[Page layout parsing data]
________________________
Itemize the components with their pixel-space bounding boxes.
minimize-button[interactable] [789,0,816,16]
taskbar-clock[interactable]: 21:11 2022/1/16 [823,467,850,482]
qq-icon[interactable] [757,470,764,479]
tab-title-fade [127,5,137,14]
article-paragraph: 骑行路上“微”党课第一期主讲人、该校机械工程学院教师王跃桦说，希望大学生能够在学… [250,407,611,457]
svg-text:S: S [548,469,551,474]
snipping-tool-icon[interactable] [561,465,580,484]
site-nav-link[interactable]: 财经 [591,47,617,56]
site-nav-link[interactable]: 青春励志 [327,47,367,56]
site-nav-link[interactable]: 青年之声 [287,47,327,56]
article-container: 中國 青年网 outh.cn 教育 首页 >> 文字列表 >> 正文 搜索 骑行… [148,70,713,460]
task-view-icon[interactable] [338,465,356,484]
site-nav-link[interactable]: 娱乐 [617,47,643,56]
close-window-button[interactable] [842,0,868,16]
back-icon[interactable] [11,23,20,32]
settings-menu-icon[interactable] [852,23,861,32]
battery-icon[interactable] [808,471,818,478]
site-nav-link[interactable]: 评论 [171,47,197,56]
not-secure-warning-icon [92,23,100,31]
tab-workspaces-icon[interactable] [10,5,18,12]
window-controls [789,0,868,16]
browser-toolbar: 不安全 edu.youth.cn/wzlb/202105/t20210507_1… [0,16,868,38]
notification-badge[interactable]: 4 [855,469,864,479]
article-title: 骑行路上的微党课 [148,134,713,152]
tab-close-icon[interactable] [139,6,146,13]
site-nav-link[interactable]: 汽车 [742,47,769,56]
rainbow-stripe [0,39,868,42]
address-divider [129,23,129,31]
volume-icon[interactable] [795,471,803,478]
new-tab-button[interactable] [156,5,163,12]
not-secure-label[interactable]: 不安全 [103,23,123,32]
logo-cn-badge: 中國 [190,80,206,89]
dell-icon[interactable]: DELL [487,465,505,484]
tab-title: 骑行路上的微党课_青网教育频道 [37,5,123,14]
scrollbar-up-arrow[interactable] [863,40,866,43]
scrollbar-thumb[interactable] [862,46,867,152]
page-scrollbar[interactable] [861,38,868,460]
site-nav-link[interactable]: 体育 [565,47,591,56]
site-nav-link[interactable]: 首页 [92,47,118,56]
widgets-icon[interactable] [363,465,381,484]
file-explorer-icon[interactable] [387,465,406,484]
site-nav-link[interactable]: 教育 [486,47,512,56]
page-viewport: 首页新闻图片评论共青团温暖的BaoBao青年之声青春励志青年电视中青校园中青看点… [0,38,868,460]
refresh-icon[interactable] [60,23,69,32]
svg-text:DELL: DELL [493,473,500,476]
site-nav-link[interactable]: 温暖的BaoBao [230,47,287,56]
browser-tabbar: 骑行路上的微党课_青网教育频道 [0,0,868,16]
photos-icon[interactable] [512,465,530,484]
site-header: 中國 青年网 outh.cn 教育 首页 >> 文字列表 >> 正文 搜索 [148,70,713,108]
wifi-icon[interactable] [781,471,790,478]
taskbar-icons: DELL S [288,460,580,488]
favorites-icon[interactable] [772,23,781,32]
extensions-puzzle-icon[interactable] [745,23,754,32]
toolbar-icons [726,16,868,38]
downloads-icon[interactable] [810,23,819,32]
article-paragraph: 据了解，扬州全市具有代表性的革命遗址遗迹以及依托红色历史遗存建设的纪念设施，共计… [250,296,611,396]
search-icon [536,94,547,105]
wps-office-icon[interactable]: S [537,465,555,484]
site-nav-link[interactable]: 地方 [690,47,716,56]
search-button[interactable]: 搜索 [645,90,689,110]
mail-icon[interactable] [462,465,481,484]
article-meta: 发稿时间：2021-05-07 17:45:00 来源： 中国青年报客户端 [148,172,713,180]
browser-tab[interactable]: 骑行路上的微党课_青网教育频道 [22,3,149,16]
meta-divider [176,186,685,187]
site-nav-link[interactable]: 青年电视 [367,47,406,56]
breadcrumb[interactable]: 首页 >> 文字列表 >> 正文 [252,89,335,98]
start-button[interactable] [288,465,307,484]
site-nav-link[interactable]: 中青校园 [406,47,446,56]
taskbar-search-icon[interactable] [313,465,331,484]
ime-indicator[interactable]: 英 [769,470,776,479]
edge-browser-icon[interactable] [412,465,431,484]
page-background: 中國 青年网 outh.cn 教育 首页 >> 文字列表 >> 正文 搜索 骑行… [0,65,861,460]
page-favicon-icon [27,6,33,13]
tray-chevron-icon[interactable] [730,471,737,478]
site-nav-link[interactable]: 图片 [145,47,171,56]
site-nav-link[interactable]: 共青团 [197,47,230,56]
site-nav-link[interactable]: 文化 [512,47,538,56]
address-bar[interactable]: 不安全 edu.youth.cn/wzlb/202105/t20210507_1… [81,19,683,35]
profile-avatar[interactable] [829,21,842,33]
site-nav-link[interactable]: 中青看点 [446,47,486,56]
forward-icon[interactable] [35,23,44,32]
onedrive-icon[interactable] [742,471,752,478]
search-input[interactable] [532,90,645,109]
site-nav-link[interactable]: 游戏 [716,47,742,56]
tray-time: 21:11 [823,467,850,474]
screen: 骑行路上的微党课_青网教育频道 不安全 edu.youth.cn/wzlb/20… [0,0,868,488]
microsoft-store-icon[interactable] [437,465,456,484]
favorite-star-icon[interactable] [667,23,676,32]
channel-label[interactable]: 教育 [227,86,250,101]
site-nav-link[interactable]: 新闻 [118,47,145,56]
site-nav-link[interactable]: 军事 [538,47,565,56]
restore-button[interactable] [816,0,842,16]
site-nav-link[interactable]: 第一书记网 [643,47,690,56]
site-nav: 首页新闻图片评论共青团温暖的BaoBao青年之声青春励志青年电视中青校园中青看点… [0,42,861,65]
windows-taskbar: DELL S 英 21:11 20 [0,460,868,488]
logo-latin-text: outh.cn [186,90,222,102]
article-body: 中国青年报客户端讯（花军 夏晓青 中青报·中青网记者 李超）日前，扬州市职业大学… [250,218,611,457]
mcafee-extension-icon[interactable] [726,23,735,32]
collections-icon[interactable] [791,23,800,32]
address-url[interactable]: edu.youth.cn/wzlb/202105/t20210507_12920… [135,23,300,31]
________________________
**Problem description:** The answer should consist of all lines from the records above that hold the word "text".

**Answer space:**
svg-text:S: S [548,469,551,474]
svg-text:DELL: DELL [493,473,500,476]
logo-latin-text: outh.cn [186,90,222,102]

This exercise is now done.